- Born: 6 May 1971 Sarajevo, SR Bosnia and Herzegovina, Yugoslavia
- Died: 13 August 1995 (aged 24) Sarajevo, Republic of Bosnia and Herzegovina
- Occupations: Writer, Journalist
- Writing career
- Notable work: The Secret Of Raspberry Jam

= Karim Zaimović =

Karim Zaimović (6 May 1971 – 13 August 1995) was a Bosnian writer, journalist and publicist, best remembered for his short story collection The Secret of Raspberry Jam. He is considered one of the most talented writers from the wartime ex-Yugoslavian area.

Zaimović died during the Bosnian War as a result of injuries caused by Serbian mortar shells during the Siege of Sarajevo.

==Biography==
Zaimović was born in Sarajevo in 1971, the son of painter Mehmed Zaimović (1938–2011) and his wife Ašida.

A lover of comic books, Zaimović began writing texts about them in his early teens. He started his journalism career at age 15, writing articles for Radio Sarajevo. Zaimović continued to be involved in the Bosnian-Herzegovinian journalism scene, contributing to daily newspapers and magazines like Naši dani, Lica, Vidici, Quorum, Kvadrat, Patak, Slobodna Dalmacija, Nedjeljna Dalmacija, Književna revija, Mladina, Start, Erasmus, Oslobođenje, Večernje novine, Avaz, Ven, Sineast, Fantom slobode, and Dani.
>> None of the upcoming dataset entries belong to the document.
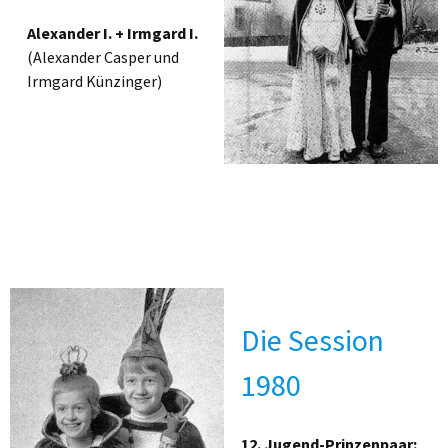
Alexander I. + Irmgard I.
(Alexander Casper und
Irmgard Künzinger)
Die Session
1980
12. Jugend-Prinzenpaar: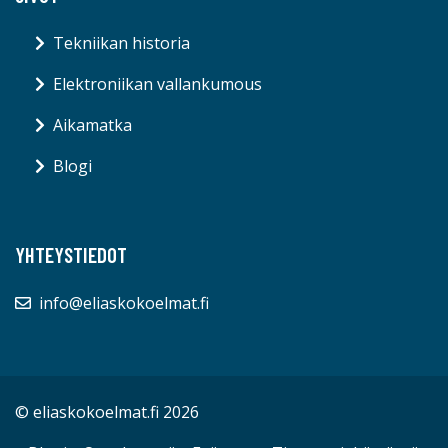
Tekniikan historia
Elektroniikan vallankumous
Aikamatka
Blogi
YHTEYSTIEDOT
info@eliaskokoelmat.fi
© eliaskokoelmat.fi 2026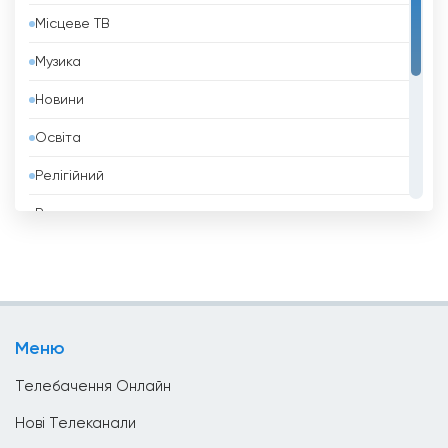
Місцеве ТВ
Бельгія
Музика
Бенін
Новини
Білорусь
Освіта
Болгарія
Релігійний
Болівія
Розваги
Боснія і Герцеговина
Спорт
Бразилія
Стиль Життя
Бруней
Телешопінг
Бутан
Меню
Уряд
В&#039;єтнам
Телебачення Онлайн
Ватикан
Нові Телеканали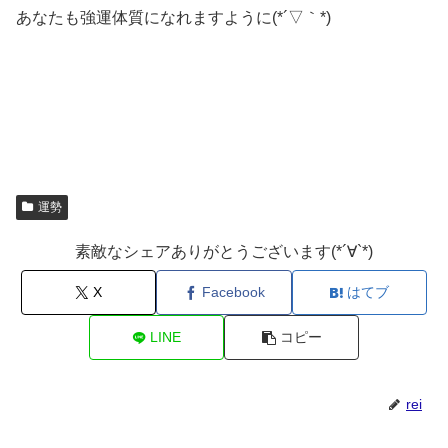
あなたも強運体質になれますように(*´▽｀*)
運勢
素敵なシェアありがとうございます(*´∀`*)
X
Facebook
はてブ
LINE
コピー
rei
After graduating from high school at Sarajevo's Prva Gimnazija, Zaimović enrolled in the Academy of Fine Arts in Sarajevo. He later transferred to the University of Philosophy in Sarajevo to study comparative literature.
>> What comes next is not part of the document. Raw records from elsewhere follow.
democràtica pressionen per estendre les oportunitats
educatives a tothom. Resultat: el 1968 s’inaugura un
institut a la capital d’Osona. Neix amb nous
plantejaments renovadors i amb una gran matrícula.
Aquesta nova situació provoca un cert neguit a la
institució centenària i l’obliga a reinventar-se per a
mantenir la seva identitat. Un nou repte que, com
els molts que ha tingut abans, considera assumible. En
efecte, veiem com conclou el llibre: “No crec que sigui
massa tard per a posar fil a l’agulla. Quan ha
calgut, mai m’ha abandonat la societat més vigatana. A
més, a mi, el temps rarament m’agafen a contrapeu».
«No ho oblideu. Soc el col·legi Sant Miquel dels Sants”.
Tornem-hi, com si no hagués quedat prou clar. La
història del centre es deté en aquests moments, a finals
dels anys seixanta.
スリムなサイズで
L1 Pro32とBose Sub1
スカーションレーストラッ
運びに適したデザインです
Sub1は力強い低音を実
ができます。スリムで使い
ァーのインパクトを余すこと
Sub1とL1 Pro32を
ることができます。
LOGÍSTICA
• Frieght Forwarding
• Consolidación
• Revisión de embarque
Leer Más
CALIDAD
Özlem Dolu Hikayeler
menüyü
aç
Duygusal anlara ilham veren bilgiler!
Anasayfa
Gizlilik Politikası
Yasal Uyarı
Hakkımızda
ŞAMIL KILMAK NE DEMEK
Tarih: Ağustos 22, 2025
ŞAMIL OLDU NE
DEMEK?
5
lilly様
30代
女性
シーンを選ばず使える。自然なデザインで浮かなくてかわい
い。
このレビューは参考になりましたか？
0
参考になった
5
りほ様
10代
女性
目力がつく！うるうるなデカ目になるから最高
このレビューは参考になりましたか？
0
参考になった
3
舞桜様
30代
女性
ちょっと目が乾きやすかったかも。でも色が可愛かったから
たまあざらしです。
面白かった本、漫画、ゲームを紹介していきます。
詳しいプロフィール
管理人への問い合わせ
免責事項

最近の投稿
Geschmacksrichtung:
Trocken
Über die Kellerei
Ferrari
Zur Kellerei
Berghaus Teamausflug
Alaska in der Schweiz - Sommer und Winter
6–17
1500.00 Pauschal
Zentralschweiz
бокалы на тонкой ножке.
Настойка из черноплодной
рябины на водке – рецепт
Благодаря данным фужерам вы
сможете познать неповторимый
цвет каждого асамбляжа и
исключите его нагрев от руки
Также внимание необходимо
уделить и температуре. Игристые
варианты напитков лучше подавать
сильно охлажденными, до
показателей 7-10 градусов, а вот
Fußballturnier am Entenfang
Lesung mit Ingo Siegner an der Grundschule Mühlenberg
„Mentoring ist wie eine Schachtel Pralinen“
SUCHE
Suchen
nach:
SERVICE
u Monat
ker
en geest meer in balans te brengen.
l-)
Before the war, Zaimović worked for the magazine Dani as editor of the paper's culture section. Later, he created the culture magazine Fantom Slobode with Semezdin Mehmedinović, serving as editor in-chief. He was a regular contributor to Zid, an independent radio network, and contributed to Sarajevo-based television programs like TV Sarajevo and TV Radio Sarajevo.

Zaimović wrote many short stories. During the war, he shared his stories on the air on his radio show. One of his notable works, The Secret of Raspberry Jam, was a critically acclaimed collection of 11 short stories, published posthumously in 1997.
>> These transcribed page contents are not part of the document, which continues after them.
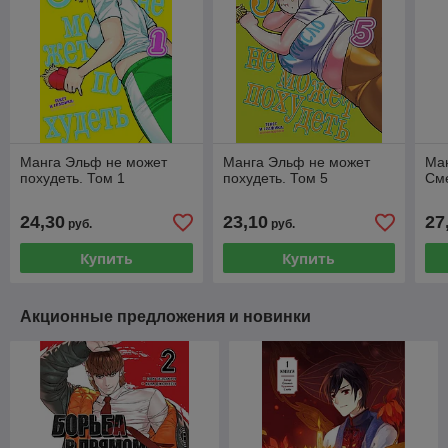
Манга Эльф не может
Манга Эльф не может
Ман
похудеть. Том 1
похудеть. Том 5
Сме
24,30
23,10
27
руб.
руб.
Купить
Купить
Акционные предложения и новинки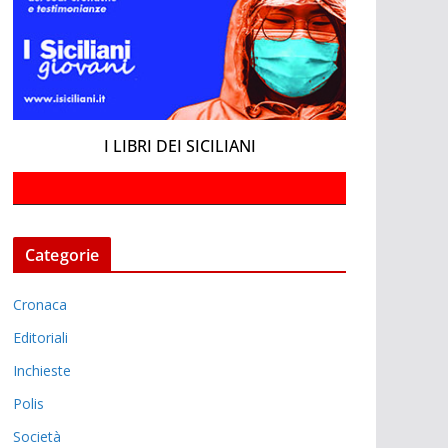
I LIBRI DEI SICILIANI
Categorie
Cronaca
Editoriali
Inchieste
Polis
Società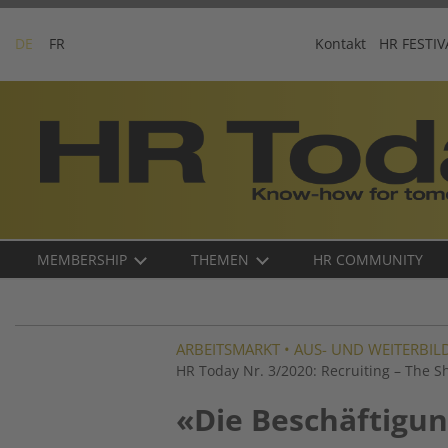
Skip
to
DE
FR
Kontakt
HR FESTIV
content
Business-
Plattform
für
Human
Resources
Main
MEMBERSHIP
THEMEN
HR COMMUNITY
navigation
DE
ARBEITSMARKT
•
AUS- UND WEITERBI
HR Today Nr. 3/2020: Recruiting – The 
«Die Beschäftigun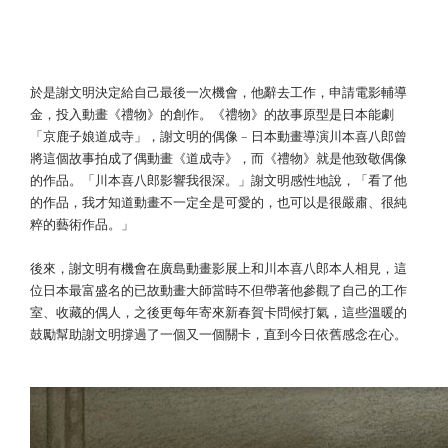
《禮物》致敬偶像 ​ 感念來自日本動畫大
師的創作養份
於是謝文明決定給自己最後一次機會，他辭去工作，申請電影輔導
金，投入動畫《禮物》的創作。《禮物》的故事原型是日本能劇
「京鹿子娘道成寺」，謝文明的偶像 – 日本動畫導演川本喜八郎曾
將這個故事拍成了偶動畫《道成寺》，而《禮物》就是他致敬偶像
的作品。「川本喜八郎影響我很深。」謝文明感性地說，「看了他
的作品，我才知道動畫不一定全是可愛的，也可以是很嚴肅、很純
粹的藝術作品。」
後來，謝文明有機會在廣島動畫影展上和川本喜八郎本人相見，這
位日本最富盛名的已故動畫大師當時不但帶著他參觀了自己的工作
室、收藏的偶人，之後更每年寄來新春賀卡問候打氣，這些溫暖的
鼓勵幫助謝文明撐過了一個又一個關卡，直到今日依舊感念在心。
The Belgian comics artist Hermann Huppen dedicated his 1995 book Sarajevo Tango to Zaimović's memory. The American graphic novel author Joe Kubert has also dedicated his Fax from Sarajevo to Karim Zaimović. Zaimović's "The Secret Of Raspberry Jam" has been adapted for theatre.

Zaimović left behind a manuscript with two unfinished novels.